Gastrointestinal stromal tumors (GISTs) are rare mesenchymal tumors of the gastrointestinal tract that originate from the intestinal cells of Cajal (ICC) (Fletcher et al., 2002). Only a few cases have been described with extragastrointestinal stromal tumors (Kim et al., 2012; Soufi et al., 2013; Meng et al., 2011). They are often diagnosed as a pancreatic head tumor as they are very difficult to relate to the duodenum with CT, MRI, or ultrasound.
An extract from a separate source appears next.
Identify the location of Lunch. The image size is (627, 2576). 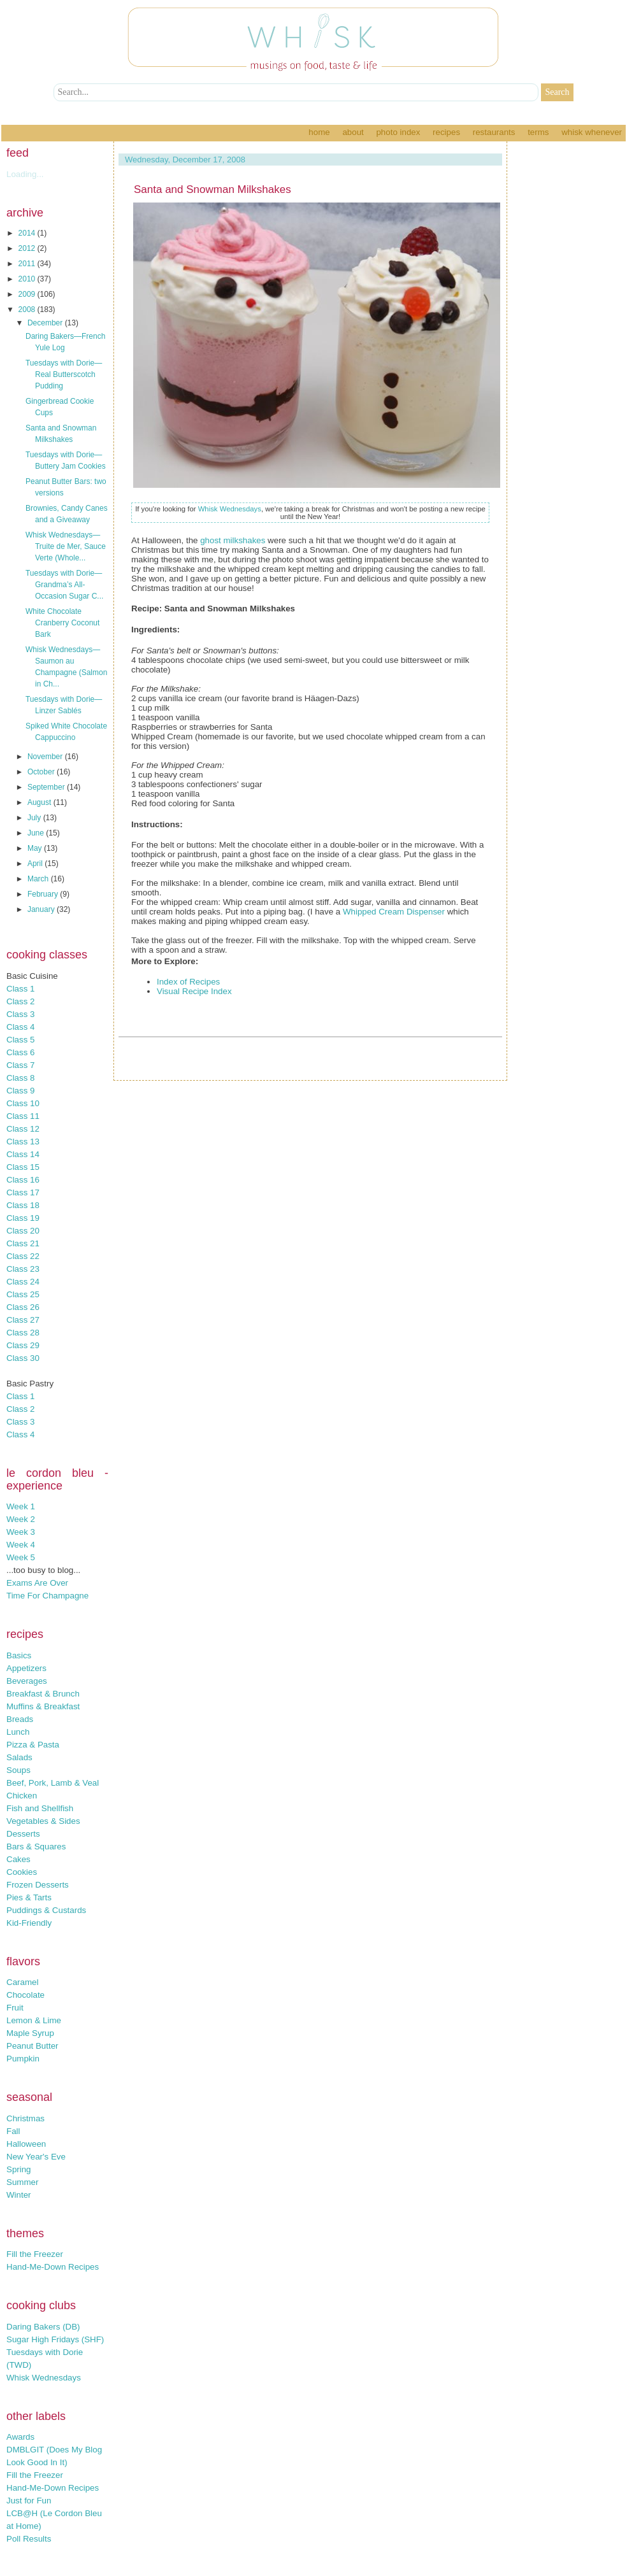
(17, 1732).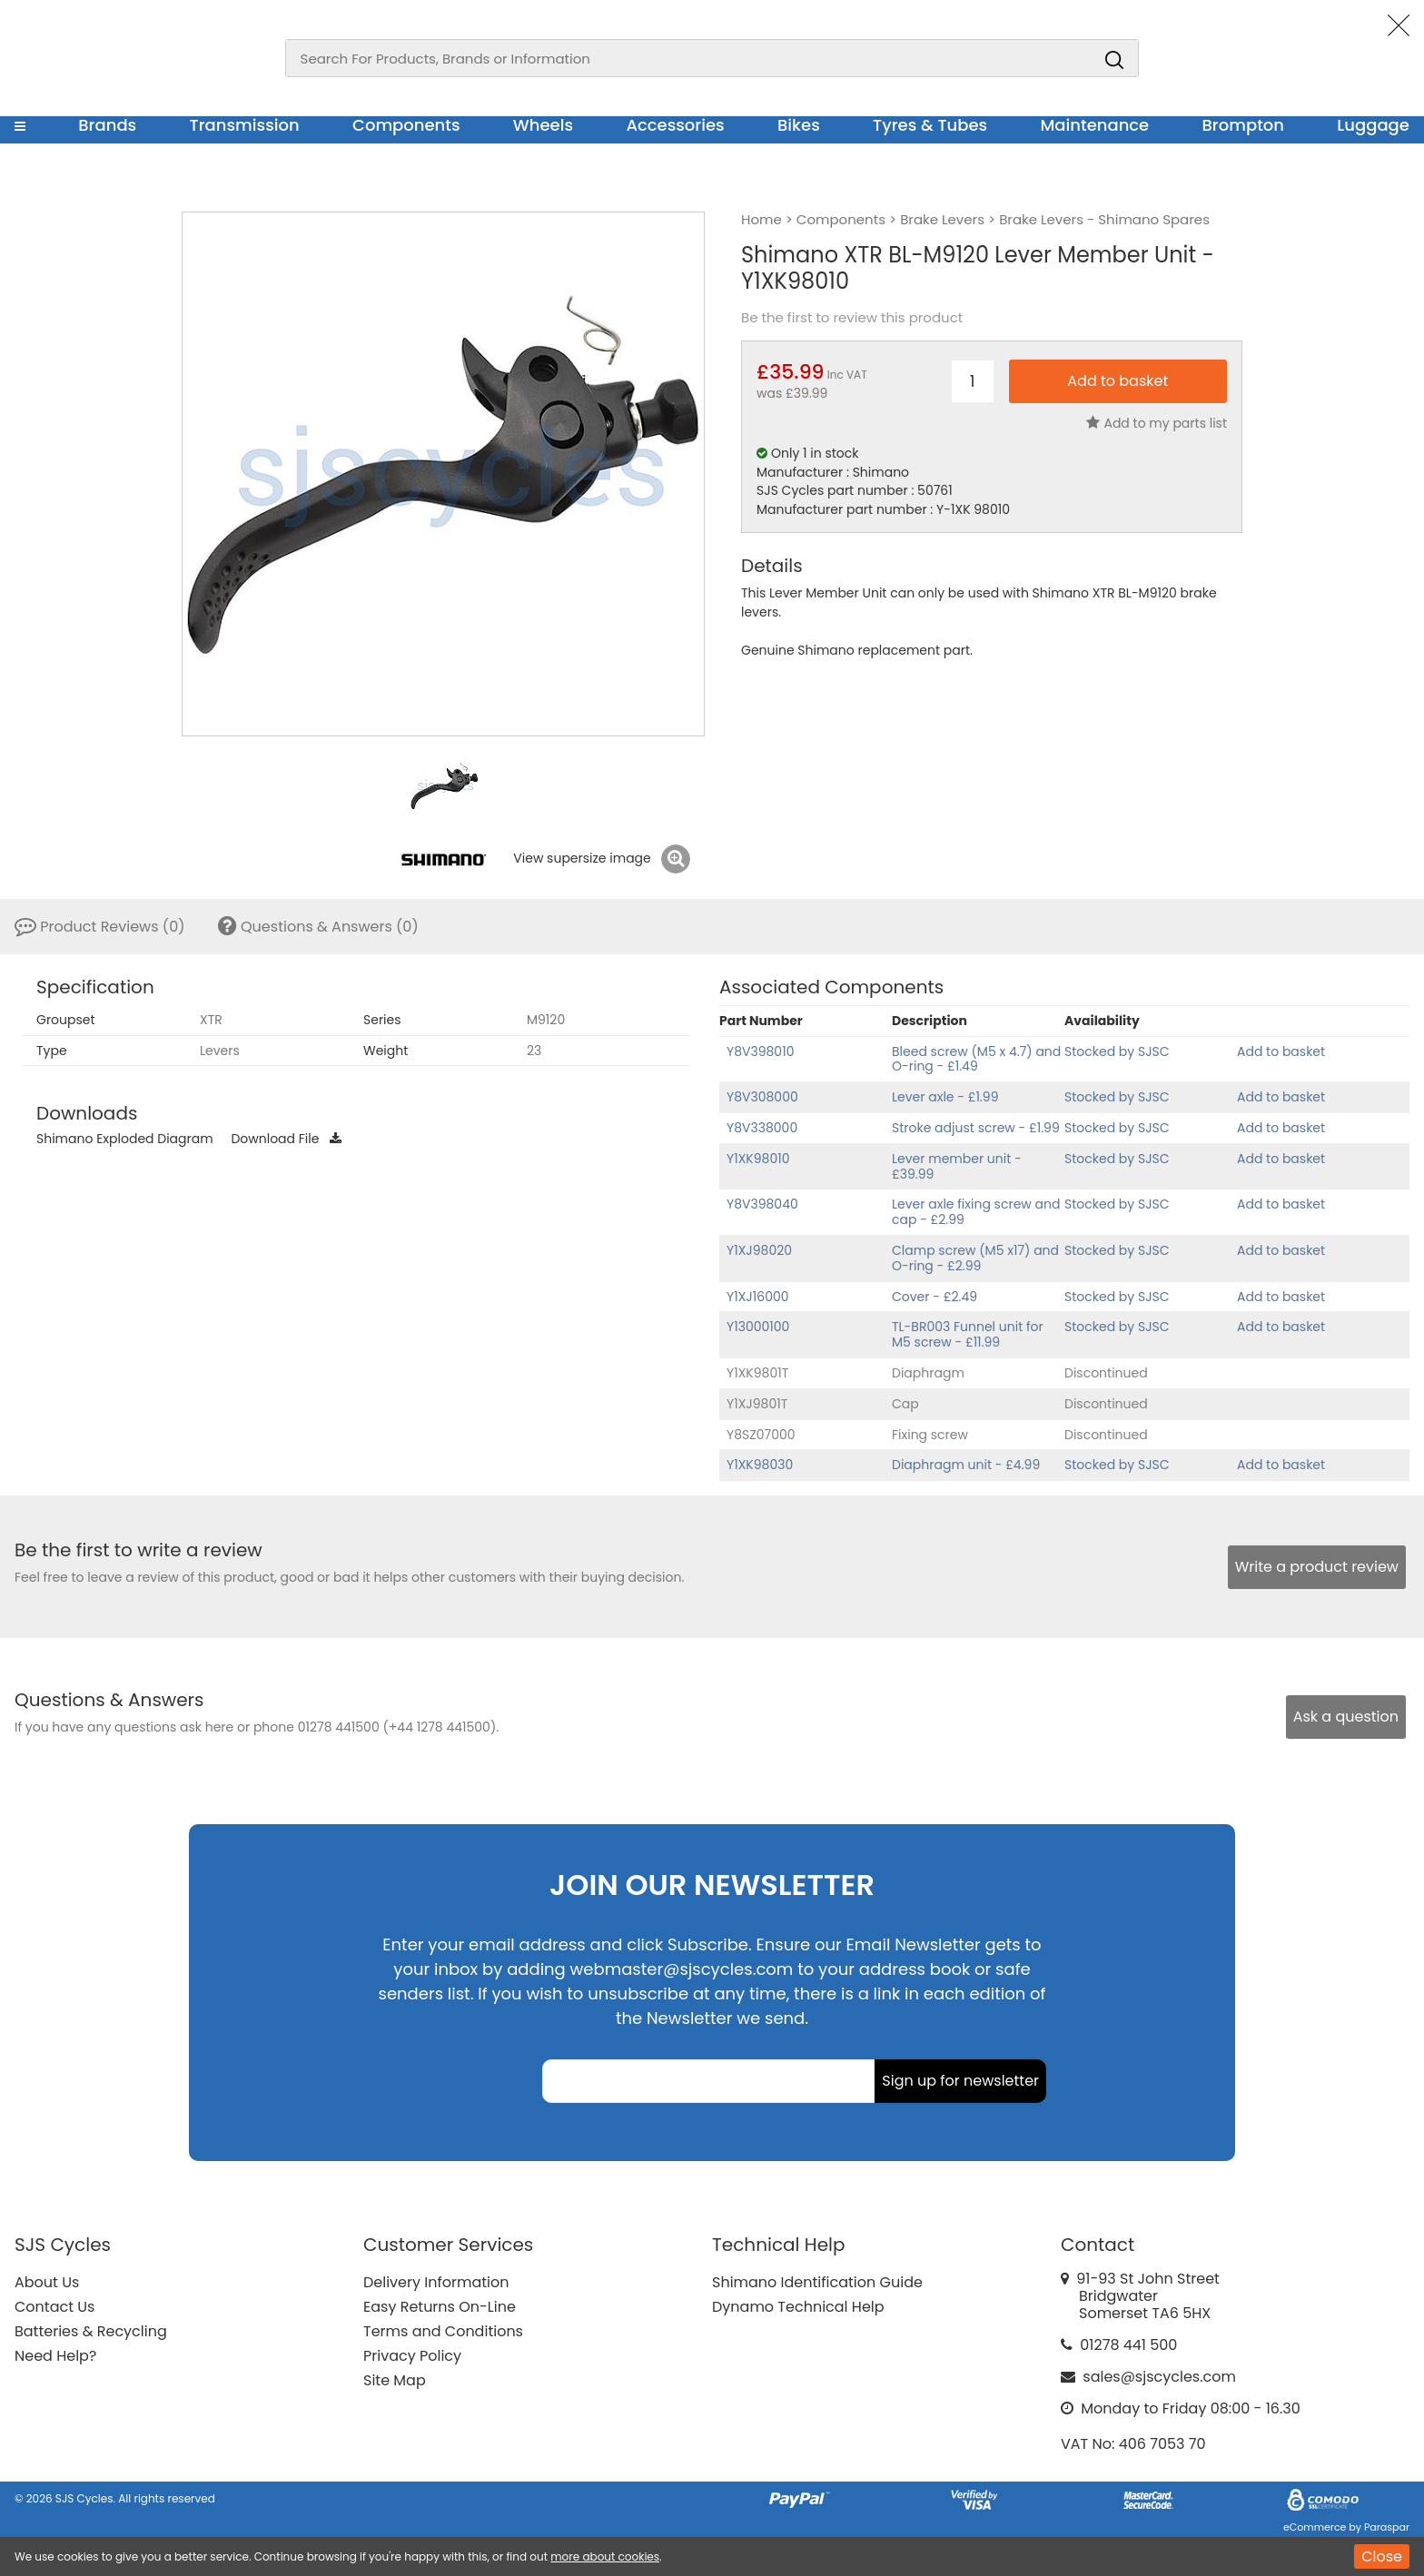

We present a case of a sixty-four-year-old woman who presented with abdominal pain and cardialgia for a follow-up examination after breast cancer surgery. On laparotomy there was a 3 × 5 cm hypervascular mass arising from the pancreatic head with macroscopically no attachment to the duodenum. The patient underwent pancreatoduodenectomy (PD) modified after Traverso-Longmire, histopathology proved a duodenal GIST. This case proves that duodenal GISTs can grow invasively into the pancreas and appear as solid pancreas head tumor; therefore, these tumors should be included into differential diagnosis.